La información relativa a los orígenes y la transmisión de la gripe de 1918 está llena de lagunas y de episodios poco claros, pero todo indica que el virus llegó a España desde Francia a través de los cientos de jornaleros españoles y portugueses que en aquellos tiempos se desplazaban al país vecino para cubrir la mano de obra vacante ocasionada por la guerra europea. El primer caso oficial en España se registró en Madrid en mayo de 1918. Con los meses llegarían a contabilizarse «entre 270.000 y 300.000 fallecimientos, tantos como los que se estima causó la guerra civil», destaca María Isabel Porras, profesora e historiadora de la medicina de la Universidad de Castilla-La Mancha.

El caso de Madrid no fue el primero en Europa. Y mucho menos en el mundo. Sin embargo, el hecho de que los medios de comunicación de los países inmersos en la contienda europea silenciaran sus decesos -fundamentalmente por motivos de censura para elevar la moral de las tropas y no dar pistas al enemigo sobre el número de bajas- hizo que la epidemia pasara a la posterioridad con el nombre del primer país en el que se habló de ello. Fue la gripe española. Como país neutral en la guerra 1914-1918, la censura en España fue menos intensa. «Aquí se informó de manera constante de la magnitud de la epidemia», resume Alfons Zarzoso, director del Museo de Historia de la Medicina de Cataluña.

Como ha documentado Anton Erkoreka, director del Museo Vasco de Historia de la Medicina, la primera nota referente a la gripe se publicó en España el 21 de mayo en el diario madrileño El Liberal. Muy poco después, El Sol incluía la siguiente información: «Parece que entre los soldados de la guarnición de Madrid se están dando muchos casos de enfermedad no diagnosticada todavía por los médicos. En un regimiento de Artillería han caído enfermos del mismo mal 80 soldados».
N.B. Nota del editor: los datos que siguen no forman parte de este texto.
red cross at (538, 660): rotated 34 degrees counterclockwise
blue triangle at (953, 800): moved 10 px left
Además de Madrid, durante la primavera y el verano de 1918 se informó de numerosos afectados en diversas provincias como Toledo, Ciudad Real, Badajoz y Córdoba. Al principio no fue una epidemia de gran mortalidad. Nada hacía presagiar la dolorosa reaparición que acontecería en otoño. Beatriz Echeverri, que analizó profusamente la evolución de la epidemia en España en una monografía publicada hace ya dos décadas, escribe que la segunda ola se propagó velozmente en septiembre a partir sobre todo de los dos grandes ejes ferroviarios Irún-Madrid y Cataluña-Almería. Según Echeverri, el virus avanzó con facilidad aprovechando las multitudes que se congregaban en los numerosos pueblos y ciudades que durante aquel mes celebraban las fiestas patronales. Porras explica que otro de los factores que pudieron contribuir a la extensión de la pandemia fueron los jóvenes que realizaban el servicio militar en cuarteles en malas condiciones higiénicas: «Los licenciaron para frenar el problema y lo que consiguieron fue propagar la enfermedad en los lugares de origen de los quintos».
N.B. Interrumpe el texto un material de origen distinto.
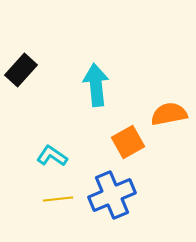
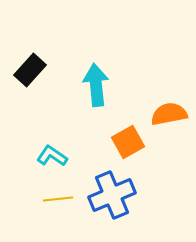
black rectangle: moved 9 px right
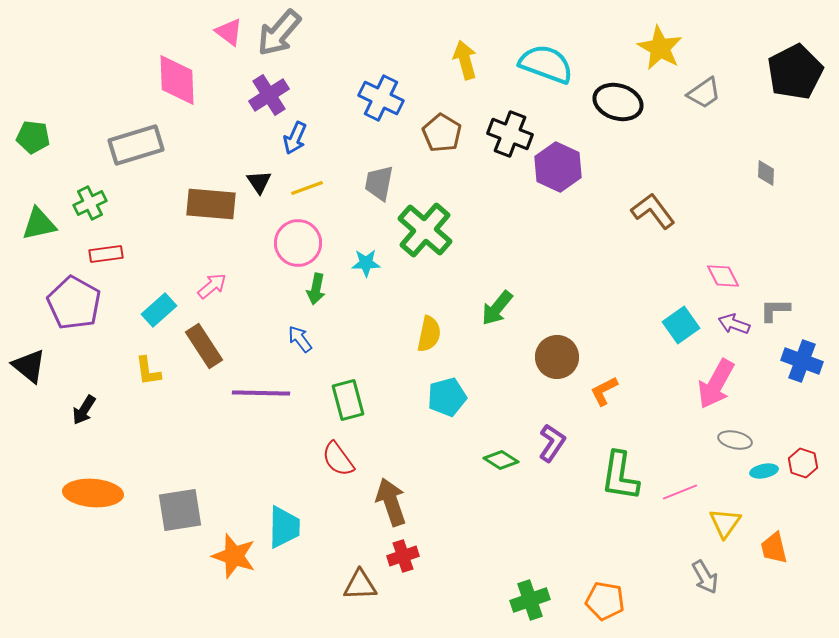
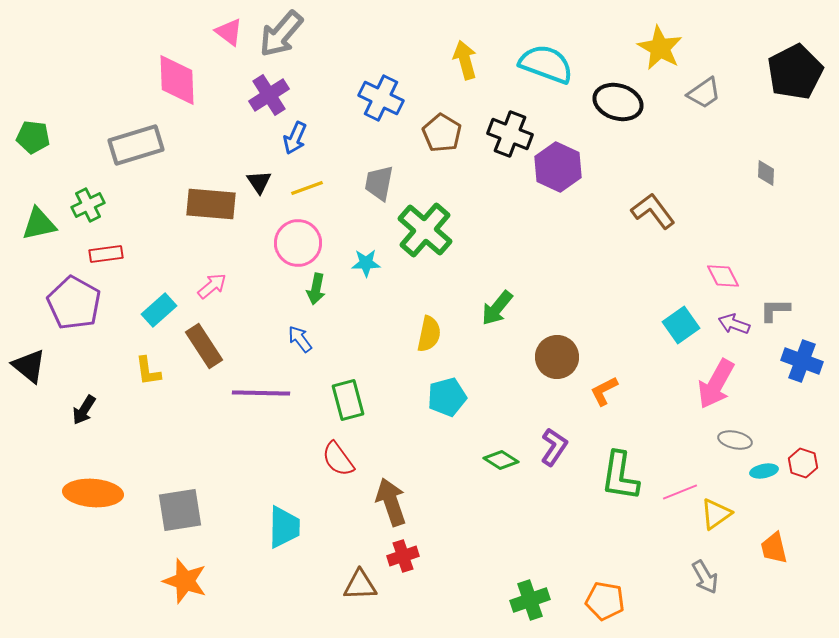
gray arrow at (279, 33): moved 2 px right, 1 px down
green cross at (90, 203): moved 2 px left, 2 px down
purple L-shape at (552, 443): moved 2 px right, 4 px down
yellow triangle at (725, 523): moved 9 px left, 9 px up; rotated 20 degrees clockwise
orange star at (234, 556): moved 49 px left, 25 px down
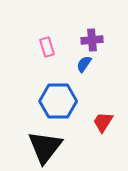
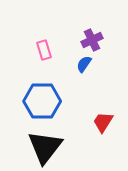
purple cross: rotated 20 degrees counterclockwise
pink rectangle: moved 3 px left, 3 px down
blue hexagon: moved 16 px left
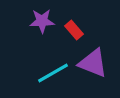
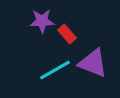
red rectangle: moved 7 px left, 4 px down
cyan line: moved 2 px right, 3 px up
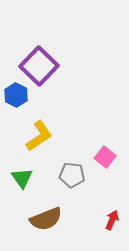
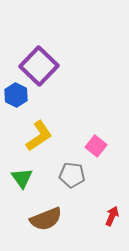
pink square: moved 9 px left, 11 px up
red arrow: moved 4 px up
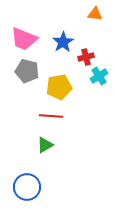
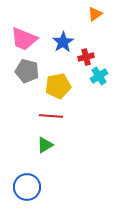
orange triangle: rotated 42 degrees counterclockwise
yellow pentagon: moved 1 px left, 1 px up
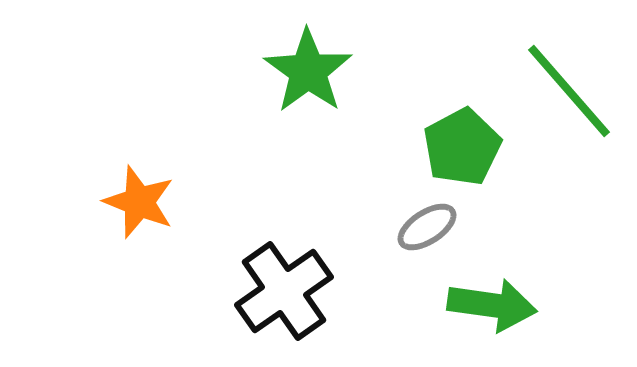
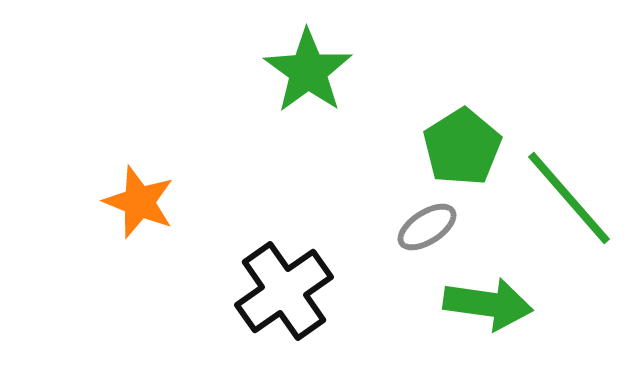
green line: moved 107 px down
green pentagon: rotated 4 degrees counterclockwise
green arrow: moved 4 px left, 1 px up
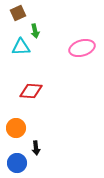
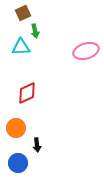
brown square: moved 5 px right
pink ellipse: moved 4 px right, 3 px down
red diamond: moved 4 px left, 2 px down; rotated 30 degrees counterclockwise
black arrow: moved 1 px right, 3 px up
blue circle: moved 1 px right
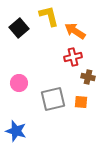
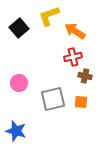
yellow L-shape: rotated 95 degrees counterclockwise
brown cross: moved 3 px left, 1 px up
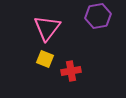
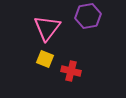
purple hexagon: moved 10 px left
red cross: rotated 24 degrees clockwise
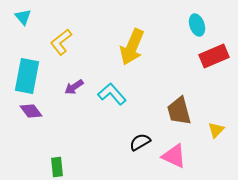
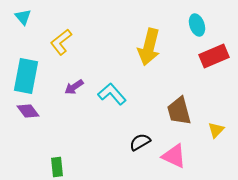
yellow arrow: moved 17 px right; rotated 9 degrees counterclockwise
cyan rectangle: moved 1 px left
purple diamond: moved 3 px left
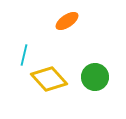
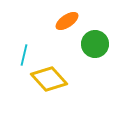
green circle: moved 33 px up
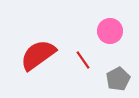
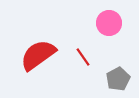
pink circle: moved 1 px left, 8 px up
red line: moved 3 px up
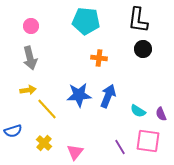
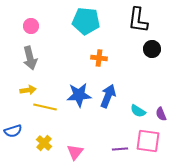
black circle: moved 9 px right
yellow line: moved 2 px left, 2 px up; rotated 35 degrees counterclockwise
purple line: moved 2 px down; rotated 63 degrees counterclockwise
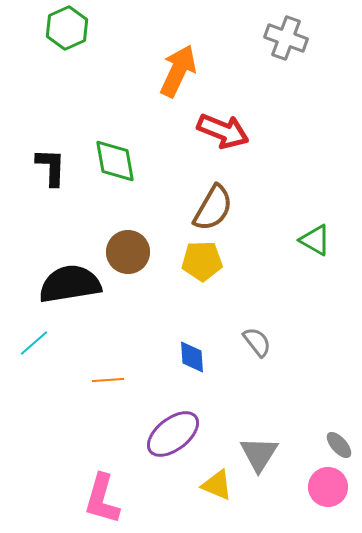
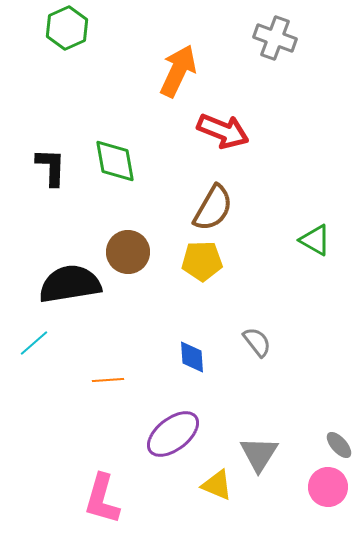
gray cross: moved 11 px left
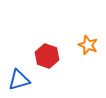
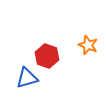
blue triangle: moved 8 px right, 2 px up
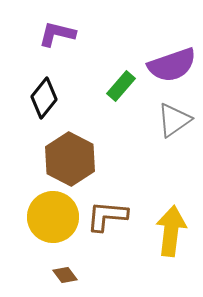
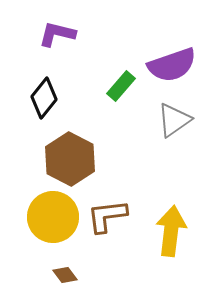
brown L-shape: rotated 12 degrees counterclockwise
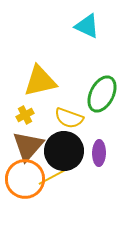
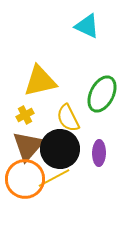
yellow semicircle: moved 1 px left; rotated 44 degrees clockwise
black circle: moved 4 px left, 2 px up
yellow line: moved 2 px down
La ola otoñal de la gripe alcanzó tasas de mortalidad superiores al 15 por 1.000 en las provincias de León, Zamora, Orense, Burgos y Palencia, así como en Almería, mientras que menor incidencia se registró en Canarias, Baleares, Cataluña, Valencia y zonas de Andalucía como Málaga, Sevilla y Jaén.

Según Porras, la situación económica de la España de 1918 contribuyó en gran manera a la elevada mortalidad. «Las condiciones eran muy malas -dice la historiadora de la medicina-. Había problemas para acceder a alimentos básicos, como el pan, y a productos indispensables en aquel tiempo, como el carbón. Como la gente estaba muy debilitada, el virus lo tuvo más fácil para hacerse letal». Los hospitales no dieron abasto.

Al margen de la mortalidad, la epidemia tuvo un efecto brutal en la actividad cotidiana, resume Porras: «En muchas zonas se cerraron colegios. En otras se vio alterada la red de suministro de alimento». La media de mortalidad por gripe en España fue en 1918 de 8,3 por 1.000, según los cálculos de Beatriz Echeverri, lo que la convierte en uno de los países europeos más afectados. Además, el hecho de que se cebara muy particularmente en personas de entre 20 y 40 años supuso una «desaceleración del crecimiento de la población que perduraría durante tres décadas», concluye Erkoreka.